● TRY IT
Go through the material and tally the lines containing the string "Mobile". Give the total alone.
◆ ◆ ◆ ◆ ◆ ◆ ◆
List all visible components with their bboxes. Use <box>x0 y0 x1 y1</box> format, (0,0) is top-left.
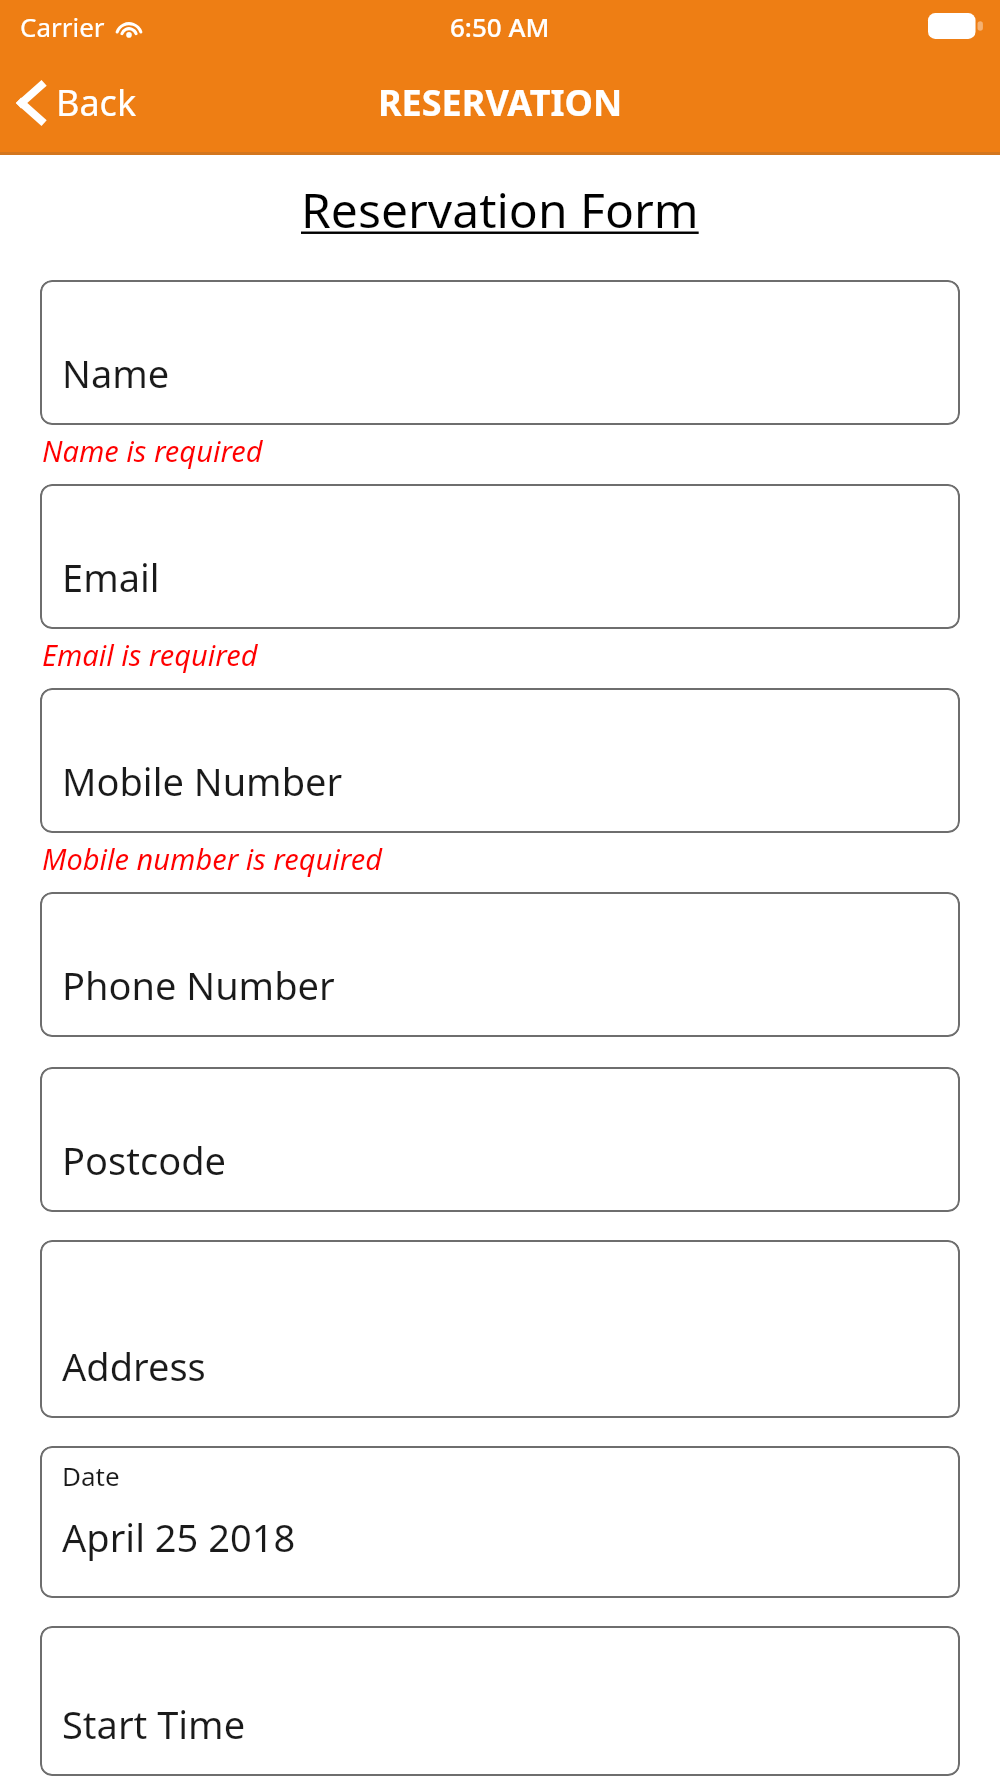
button[interactable]: Mobile Number <box>40 688 960 833</box>
staticText: Name <box>62 347 170 399</box>
staticText: Address <box>62 1340 206 1392</box>
staticText: Start Time <box>62 1698 246 1750</box>
staticText: Mobile Number <box>62 755 343 807</box>
staticText: 6:50 AM <box>450 9 550 44</box>
button[interactable]: Back <box>0 70 153 135</box>
staticText: April 25 2018 <box>62 1511 296 1563</box>
button[interactable]: Date <box>40 1446 960 1598</box>
button[interactable]: Name <box>40 280 960 425</box>
staticText: Name is required <box>42 431 263 470</box>
staticText: RESERVATION <box>378 78 623 127</box>
staticText: Email is required <box>42 635 258 674</box>
staticText: Email <box>62 551 160 603</box>
button[interactable]: Start Time <box>40 1626 960 1776</box>
staticText: Date <box>62 1458 120 1493</box>
staticText: Postcode <box>62 1134 226 1186</box>
staticText: Back <box>56 78 137 127</box>
staticText: Reservation Form <box>301 177 699 242</box>
staticText: Mobile number is required <box>42 839 383 878</box>
button[interactable]: Address <box>40 1240 960 1418</box>
staticText: Carrier <box>20 9 105 44</box>
staticText: Phone Number <box>62 959 335 1011</box>
button[interactable]: Email <box>40 484 960 629</box>
button[interactable]: Postcode <box>40 1067 960 1212</box>
button[interactable]: Phone Number <box>40 892 960 1037</box>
◆ ◆ ◆ ◆ ◆ ◆ ◆
● ANSWER BOX
3